▶ WHAT THE TASK REQUIRES: Among the entries below, copy only the span from the line containing "Sat: 9AM-2PM" through the line containing "the ingredients. I’m sure this is". Do so exactly, and skip the pictures.

(Data excerpts)
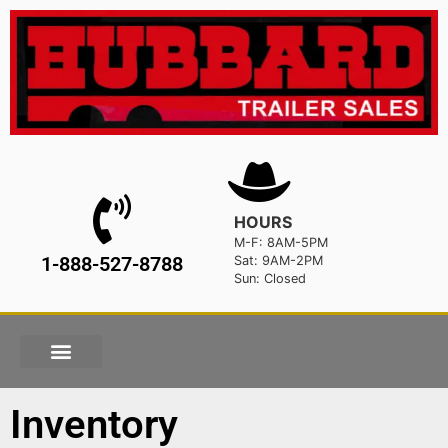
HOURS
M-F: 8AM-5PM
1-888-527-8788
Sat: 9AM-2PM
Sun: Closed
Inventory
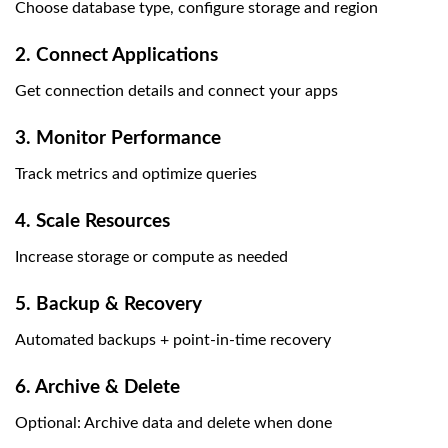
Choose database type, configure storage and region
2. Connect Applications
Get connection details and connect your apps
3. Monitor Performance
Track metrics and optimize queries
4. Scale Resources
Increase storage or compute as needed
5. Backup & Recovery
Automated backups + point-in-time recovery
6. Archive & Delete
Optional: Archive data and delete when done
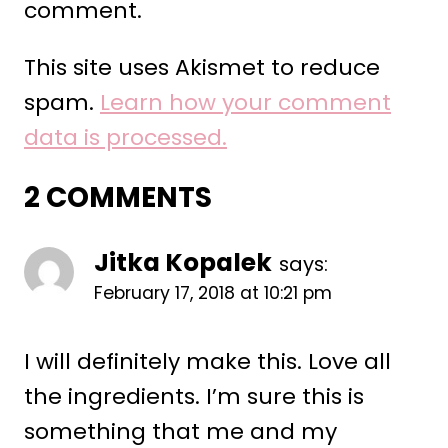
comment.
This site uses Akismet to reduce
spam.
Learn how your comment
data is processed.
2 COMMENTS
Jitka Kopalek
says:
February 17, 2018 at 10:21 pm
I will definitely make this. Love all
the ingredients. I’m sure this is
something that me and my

* * *

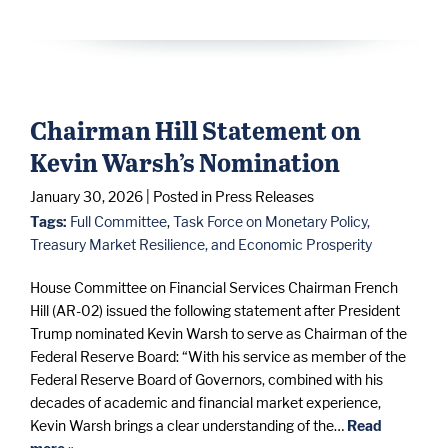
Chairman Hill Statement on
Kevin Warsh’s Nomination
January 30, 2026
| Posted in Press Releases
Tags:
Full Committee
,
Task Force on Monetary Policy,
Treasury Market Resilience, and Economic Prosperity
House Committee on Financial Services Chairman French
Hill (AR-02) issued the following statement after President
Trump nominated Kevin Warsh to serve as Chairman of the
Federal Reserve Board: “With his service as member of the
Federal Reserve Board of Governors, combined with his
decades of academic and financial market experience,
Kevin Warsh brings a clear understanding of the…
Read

▶ RESULT OF THIS TASK:
Sat: 9AM-2PM
Sun: Closed
Inventory
Choose database type, configure storage and region
2. Connect Applications
Get connection details and connect your apps
3. Monitor Performance
Track metrics and optimize queries
4. Scale Resources
Increase storage or compute as needed
5. Backup & Recovery
Automated backups + point-in-time recovery
6. Archive & Delete
Optional: Archive data and delete when done
comment.
This site uses Akismet to reduce
spam.
Learn how your comment
data is processed.
2 COMMENTS
Jitka Kopalek
says:
February 17, 2018 at 10:21 pm
I will definitely make this. Love all
the ingredients. I’m sure this is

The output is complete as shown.